→ EXERCISE REQUIREMENTS: Produce a word-for-word copy of the data that follows, excluding images.

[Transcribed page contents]

──────────

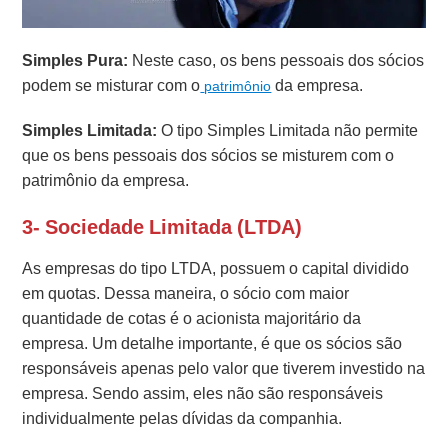
Simples Pura:
Neste caso, os bens pessoais dos sócios
podem se misturar com o
da empresa.
patrimônio
Simples Limitada:
O tipo Simples Limitada não permite
que os bens pessoais dos sócios se misturem com o
patrimônio da empresa.
3- Sociedade Limitada (LTDA)
As empresas do tipo LTDA, possuem o capital dividido
em quotas. Dessa maneira, o sócio com maior
quantidade de cotas é o acionista majoritário da
empresa. Um detalhe importante, é que os sócios são
responsáveis apenas pelo valor que tiverem investido na
empresa. Sendo assim, eles não são responsáveis
individualmente pelas dívidas da companhia.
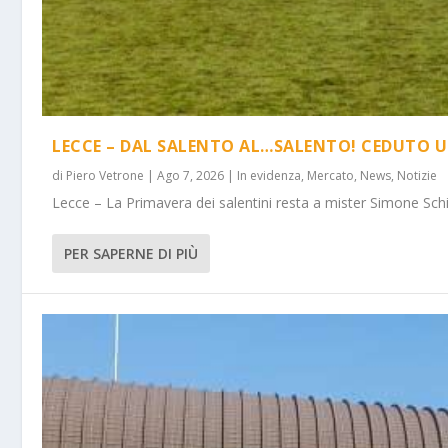
LECCE – DAL SALENTO AL…SALENTO! CEDUTO U
di
Piero Vetrone
|
Ago 7, 2026
|
In evidenza
,
Mercato
,
News
,
Notizie
Lecce – La Primavera dei salentini resta a mister Simone Schi
PER SAPERNE DI PIÙ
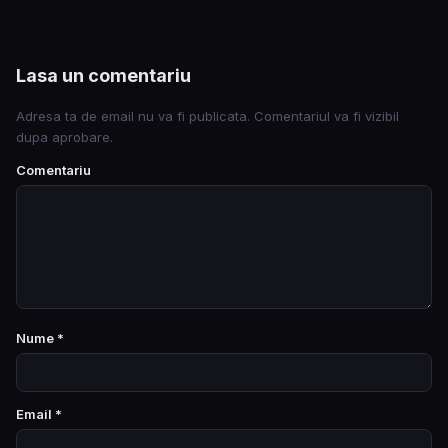
Lasa un comentariu
Adresa ta de email nu va fi publicata. Comentariul va fi vizibil
dupa aprobare.
Comentariu
Nume
*
Email
*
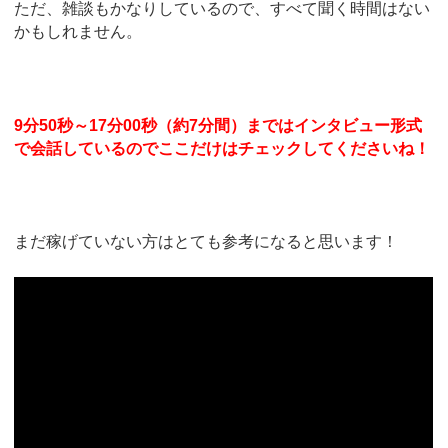
ただ、雑談もかなりしているので、すべて聞く時間はない
かもしれません。
9分50秒～17分00秒（約7分間）まではインタビュー形式
で会話しているのでここだけはチェックしてくださいね！
まだ稼げていない方はとても参考になると思います！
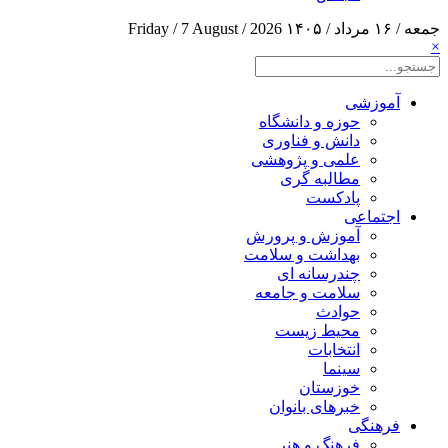
جمعه / ۱۶ مرداد / ۱۴۰۵
Friday / 7 August / 2026
×
آموزشی
حوزه و دانشگاه
دانش و فناوری
علمی و پژوهشی
مطالبه گری
پادکست
اجتماعی
آموزش و پرورش
بهداشت و سلامت
چندرسانه ای
سلامت و جامعه
حوادث
محیط زیست
انتخابات
سینما
خوزستان
خبرهای بانوان
فرهنگی
فرهنگ و هنر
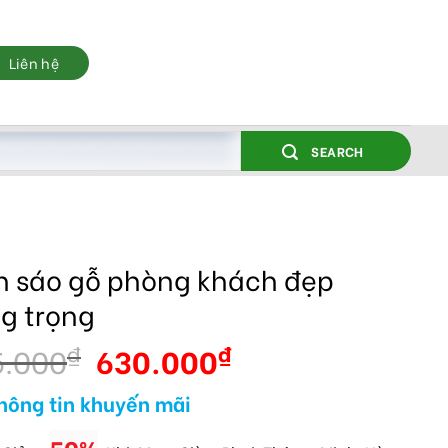
Liên hệ
SEARCH
 sáo gỗ phòng khách đẹp
g trọng
5.000
630.000
₫
₫
hông tin khuyến mãi
50%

──────────

→ TASK OUTPUT:
Simples Pura:
Neste caso, os bens pessoais dos sócios
podem se misturar com o
da empresa.
patrimônio
Simples Limitada:
O tipo Simples Limitada não permite
que os bens pessoais dos sócios se misturem com o
patrimônio da empresa.
3- Sociedade Limitada (LTDA)
As empresas do tipo LTDA, possuem o capital dividido
em quotas. Dessa maneira, o sócio com maior
quantidade de cotas é o acionista majoritário da
empresa. Um detalhe importante, é que os sócios são
responsáveis apenas pelo valor que tiverem investido na
empresa. Sendo assim, eles não são responsáveis
individualmente pelas dívidas da companhia.
LECCE – DAL SALENTO AL…SALENTO! CEDUTO U
di
Piero Vetrone
|
Ago 7, 2026
|
In evidenza
,
Mercato
,
News
,
Notizie
Lecce – La Primavera dei salentini resta a mister Simone Schi
PER SAPERNE DI PIÙ
Lasa un comentariu
Adresa ta de email nu va fi publicata. Comentariul va fi vizibil
dupa aprobare.
Comentariu
Nume
*
Email
*
ただ、雑談もかなりしているので、すべて聞く時間はない
かもしれません。
9分50秒～17分00秒（約7分間）まではインタビュー形式
で会話しているのでここだけはチェックしてくださいね！
まだ稼げていない方はとても参考になると思います！
جمعه / ۱۶ مرداد / ۱۴۰۵
Friday / 7 August / 2026
×
آموزشی
حوزه و دانشگاه
دانش و فناوری
علمی و پژوهشی
مطالبه گری
پادکست
اجتماعی
آموزش و پرورش
بهداشت و سلامت
چندرسانه ای
سلامت و جامعه
حوادث
محیط زیست
انتخابات
سینما
خوزستان
خبرهای بانوان
فرهنگی
فرهنگ و هنر
Liên hệ
SEARCH
 sáo gỗ phòng khách đẹp
g trọng
5.000
630.000
₫
₫
hông tin khuyến mãi
50%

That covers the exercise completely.